The step 1.4 comprises the following steps:
step 1.4.1: clustering and grouping the vertexes according to the labels, and performing descending order on the groups according to the number of the vertexes in the groups;
step 1.4.2: the inner vertexes of each group are in ascending order according to the vertex numbers;
step 1.4.3: the remaining vertices in the graph data are renumbered from 0 to (m-1) according to the ordering rules described in step 1.4.1 and step 1.4.2 to obtain a reconstructed vertex set V '═ V'0,v′1,…,v′m-1};
Step 1.4.4: storing the mapping between the peak number after reconstruction and the peak number before reconstruction, wherein the mapping function f:
Figure BDA0003593570520000041
Figure BDA0003593570520000042
such that f (u) is equal to v; wherein the vertex set before reconstruction V ═ { V ═ V1,v2,…,vn},n≥m。
The step 2 comprises the following steps:
step 2.1: calculating a k-shell value of each vertex, wherein the k-shell value of each vertex refers to a k maximum connected subgraph in which the vertex is positioned, the degree of each vertex in the subgraph is at least k, and the k-shell value of the vertex v is recorded as Ks (v);
step 2.2: initializing and allocating a unique community label from 0 to (m-1) for each vertex in the graph data;
step 2.3: for each vertex v, the vertex importance vi (v) is calculated according to equation (1):
Figure BDA0003593570520000043
wherein alpha is a variable parameter between 0 and 1, d (u) is the degree of the vertex u, N (v) is a set of adjacent vertices of the vertex v, and Ks (u) is the k-shell value of the vertex u;
step 2.4: descending the vertexes according to the importance, taking the descending sequence as a vertex label updating sequence, and recording the descending sequence as Seq;
step 2.5: initializing an iteration variable t as 1;
step 2.6: according to the sequence of Seq, changing the community label of each vertex into the label with the maximum number in the community labels in the adjacent vertices;
step 2.7: when the carrying quantity of a plurality of community tags reaches the maximum value, calculating the importance LI (v, l) of the community tags according to a formula (2), and selecting the community tag with the maximum importance LI (v, l) for assignment;
Figure BDA0003593570520000044
in the formula, Nl(v) Representing a vertex set with a community label l in adjacent vertexes of a vertex v of the community label to be modified, and VI (u) is the importance of a vertex u;
step 2.8: let t be t +1, jump to step 2.6, when t is greater than the maximum iteration number, or all vertexes have no community label of any vertex modified in the last iteration, the loop terminates;
step 2.9: and clustering all vertexes in the graph data according to the labels to obtain a community set.

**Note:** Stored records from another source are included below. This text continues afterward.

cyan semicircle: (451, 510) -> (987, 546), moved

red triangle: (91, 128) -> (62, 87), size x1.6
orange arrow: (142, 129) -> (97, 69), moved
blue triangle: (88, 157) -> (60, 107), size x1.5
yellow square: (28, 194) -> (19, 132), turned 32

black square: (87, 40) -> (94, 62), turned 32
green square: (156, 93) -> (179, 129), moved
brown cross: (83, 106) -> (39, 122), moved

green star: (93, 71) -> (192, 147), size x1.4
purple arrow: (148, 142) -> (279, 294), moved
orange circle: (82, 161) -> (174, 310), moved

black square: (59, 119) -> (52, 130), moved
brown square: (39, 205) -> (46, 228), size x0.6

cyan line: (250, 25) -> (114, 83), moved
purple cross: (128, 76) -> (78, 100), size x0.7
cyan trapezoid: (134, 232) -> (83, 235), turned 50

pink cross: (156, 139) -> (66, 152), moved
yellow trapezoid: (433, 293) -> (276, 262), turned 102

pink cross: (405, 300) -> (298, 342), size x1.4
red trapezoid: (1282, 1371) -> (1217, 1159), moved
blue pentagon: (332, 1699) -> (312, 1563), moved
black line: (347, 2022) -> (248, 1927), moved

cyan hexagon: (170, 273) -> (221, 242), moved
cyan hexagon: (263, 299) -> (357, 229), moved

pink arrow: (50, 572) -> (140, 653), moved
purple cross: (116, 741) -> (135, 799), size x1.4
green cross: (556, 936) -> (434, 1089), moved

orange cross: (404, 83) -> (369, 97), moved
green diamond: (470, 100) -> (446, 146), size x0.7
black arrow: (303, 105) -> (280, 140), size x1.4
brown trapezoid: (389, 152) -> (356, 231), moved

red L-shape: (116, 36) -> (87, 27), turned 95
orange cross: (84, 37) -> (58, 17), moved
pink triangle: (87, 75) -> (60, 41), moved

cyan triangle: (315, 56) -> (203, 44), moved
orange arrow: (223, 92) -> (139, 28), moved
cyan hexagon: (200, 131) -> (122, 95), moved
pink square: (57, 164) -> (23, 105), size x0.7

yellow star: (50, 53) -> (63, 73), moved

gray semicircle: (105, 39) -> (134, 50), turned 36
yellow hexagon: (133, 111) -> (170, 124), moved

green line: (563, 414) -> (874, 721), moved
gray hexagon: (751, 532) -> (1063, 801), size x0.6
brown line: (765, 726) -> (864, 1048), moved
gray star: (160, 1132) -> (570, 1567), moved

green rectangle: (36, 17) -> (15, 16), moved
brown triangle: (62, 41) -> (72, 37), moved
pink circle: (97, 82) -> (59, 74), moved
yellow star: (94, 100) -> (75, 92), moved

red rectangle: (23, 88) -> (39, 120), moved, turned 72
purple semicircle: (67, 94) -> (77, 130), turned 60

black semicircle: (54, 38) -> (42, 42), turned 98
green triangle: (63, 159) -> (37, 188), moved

The step 3 comprises the following steps:
step 3.1: aggregating the vertexes of the communities in each community set according to the vertex degrees, and recording the aggregate set as a set
Figure BDA0003593570520000045
Wherein i is the degree of the vertex, and l is the community number;
step 3.2: setting a sampling factor delta from each
Figure BDA0003593570520000046
Randomly extracting vertexes from the set;
step 3.3: saving the extracted vertices to
Figure BDA0003593570520000047
The step 4 comprises the following steps:
step 4.1: initializing an iteration variable i to be 1 and maximum iteration times maxIter;
step 4.2: according to
Figure BDA0003593570520000051
Performing subgraph expansion operation on the set;
step 4.3: obtained by expanding
Figure BDA0003593570520000052
Performing subgraph pruning operation on the set;
step 4.4: let i equal i +1, go to step 4.2, when i is>maxIter, or
Figure BDA0003593570520000053
When the set is empty, the iteration is finished;
step 4.5: return to
Figure BDA0003593570520000054
I.e. all frequent subgraph sets mined from the graph data by the final frequent subgraph mining method.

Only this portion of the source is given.